When it regained full consciousness, the wolf could tell it was no longer a wolf. It heard a dull roar and looked up as a plane flew overhead, low. The stars were no longer visible. Dawn wasn’t far away. Her muscles ached, but there was a lull in activity. Taking advantage seemed the thing to do. Lying on her back, she studied one hand, the other. “One, three,” she whispered,improperly enunciating, not really conscious of what she should sound like but trying nonetheless. She stared at individual fingers again. “Aon, trí—no!” She could speak, understood more than one language, knew what language was. It was just too difficult right now to make the words come out, or to think of words. Yipping and barking were all she’d known for so long.
Frustrated, she tried again, but nothing she uttered made any sense to her. She’d take inventory later, when things were clearer in her mind. After all, it wasn’t like she needed to talk to get around. She could always rely on things more familiar to her: her sense of smell and hearing. Yet she realized that these things weren’t as they used to be either. Before, the plane’s drone she’d heard would have bothered her, would have had her howling. As it was now, she barely noticed it.

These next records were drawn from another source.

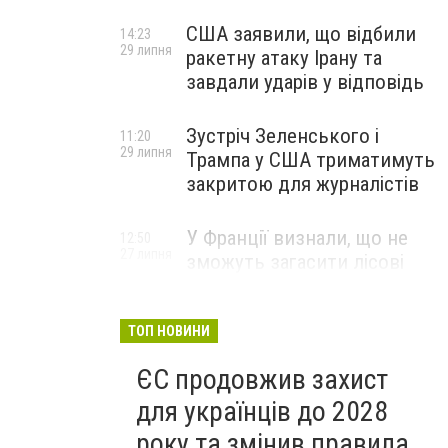
США заявили, що відбили
14:23
29 липня
ракетну атаку Ірану та
завдали ударів у відповідь
Зустріч Зеленського і
11:20
29 липня
Трампа у США триматимуть
закритою для журналістів
У Франції визнали, що не
12:50
27 липня
зможуть загасити лісові
пожежі біля Бордо до осені
ТОП НОВИНИ
ЄС продовжив захист
для українців до 2028
року та змінив правила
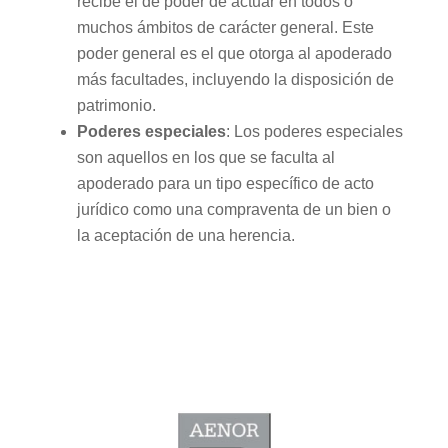
recibe el de poder de actuar en todos o
muchos ámbitos de carácter general. Este
poder general es el que otorga al apoderado
más facultades, incluyendo la disposición de
patrimonio.
Poderes especiales
: Los poderes especiales
son aquellos en los que se faculta al
apoderado para un tipo específico de acto
jurídico como una compraventa de un bien o
la aceptación de una herencia.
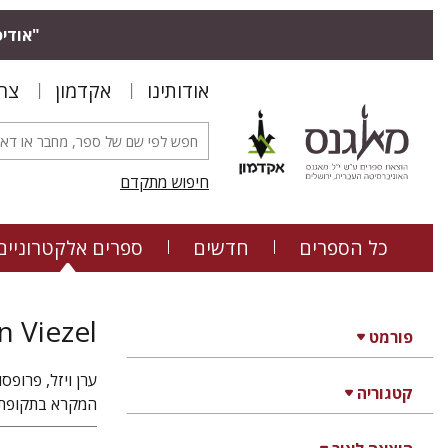
"אודיס
אודותינו
אקדמון
צר
חיפוש מתקדם
כל הספרים
חדשים
ספרים אלקטרוניים
n Viezel
פורמט
ערן ויזל, פרופס
קטגוריה
המקרא בתקופת 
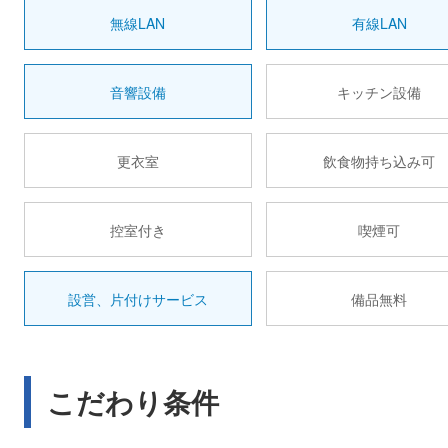
無線LAN
有線LAN
音響設備
キッチン設備
更衣室
飲食物持ち込み可
控室付き
喫煙可
設営、片付けサービス
備品無料
こだわり条件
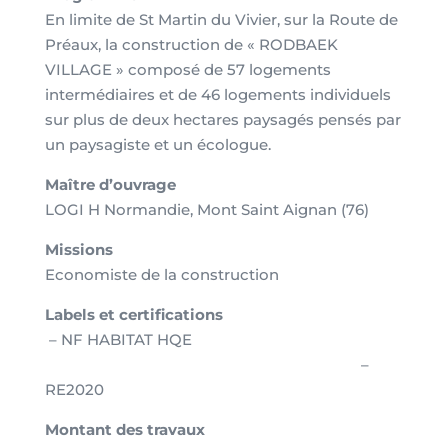
En limite de St Martin du Vivier, sur la Route de
Préaux, la construction de « RODBAEK
VILLAGE » composé de 57 logements
intermédiaires et de 46 logements individuels
sur plus de deux hectares paysagés pensés par
un paysagiste et un écologue.
Maître d’ouvrage
LOGI H Normandie, Mont Saint Aignan (76)
Missions
Economiste de la construction
Labels et certifications
– NF HABITAT HQE
–
RE2020
Montant des travaux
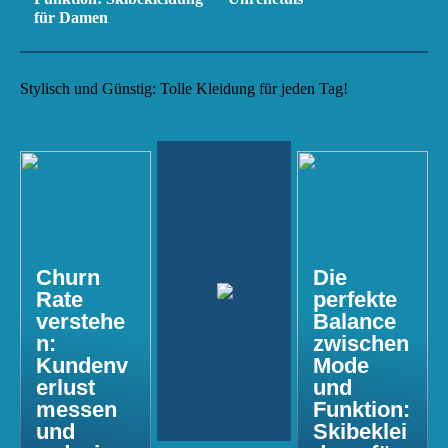
für Damen
Stylisch und Günstig: Tolle Kleidung für jeden Tag!
Churn
Die
Rate
perfekte
verstehe
Balance
n:
zwischen
Kundenv
Mode
erlust
und
messen
Funktion:
und
Skibeklei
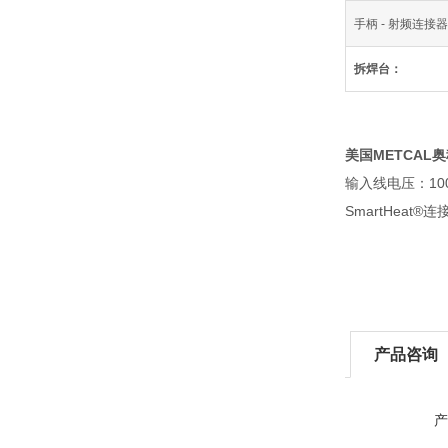
手柄 - 射频连接
拆焊台：
美国METCAL奥
输入线电压：100
SmartHeat®连
产品咨询
产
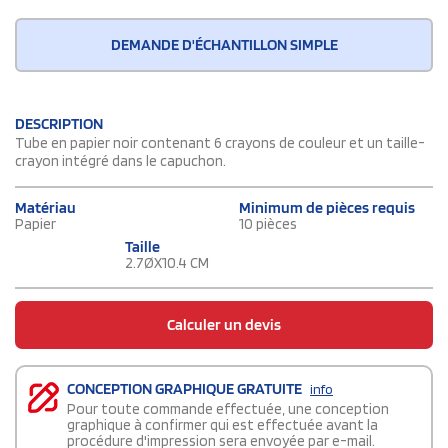
DEMANDE D'ÉCHANTILLON SIMPLE
DESCRIPTION
Tube en papier noir contenant 6 crayons de couleur et un taille-
crayon intégré dans le capuchon.
Matériau
Minimum de pièces requis
Papier
10 pièces
Taille
2.7ØX10.4 CM
Calculer un devis
CONCEPTION GRAPHIQUE GRATUITE
info
Pour toute commande effectuée, une conception
graphique à confirmer qui est effectuée avant la
procédure d'impression sera envoyée par e-mail.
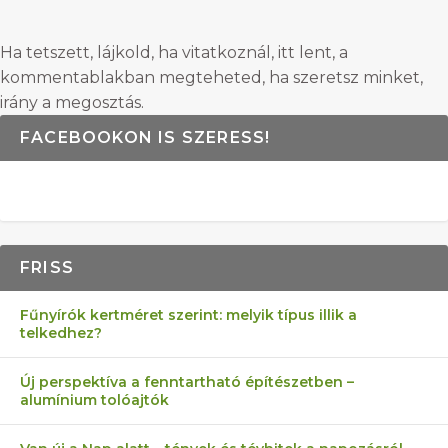
Ha tetszett, lájkold, ha vitatkoznál, itt lent, a
kommentablakban megteheted, ha szeretsz minket,
irány a megosztás.
FACEBOOKON IS SZERESS!
FRISS
Fűnyírók kertméret szerint: melyik típus illik a
telkedhez?
Új perspektíva a fenntartható építészetben –
alumínium tolóajtók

She had to struggle to pick up her own scent, and couldn’t hear the wolves she’d left behind. She sat up, bothered by how different things were, and raised her head to howl. But her howl became a human cry that filled the woods around her.
The changes taking place now were subtle, and afterward, she had an entirely new perspective on what she had become, as well as what she had been. Now, she understood why she’d stayed the wolf for so long, knew it was the easiest way. At least, until now.
Having the curse was bad enough, especially when she didn't ask for it or want it to begin with. But as long as she didn't curse another, there was the possibility it could be lifted. She knew this because of what Joachim told her. Joachim had taught her much, but Joachim was no more. He had killed another, and his fate was set. She would never forget the tortured look on his face the day he met his demise.
She wouldn’t die like that. She would not die like Joachim. She didn’t want to live forever,knowing she would never see Heaven. Yet, this was her dilemma. While cursed, she couldn’t acknowledge the one thing she knew could ensure her eternal salvation. Having the curse meant that she couldn’t entertain such thoughts. Doing so might kill her, or at the very least, cause great pain. Joachim had warned her of that. Still, she had tried many times, and was making progress. And then, when the voice came, she knew it was; time to act on her long-held wish.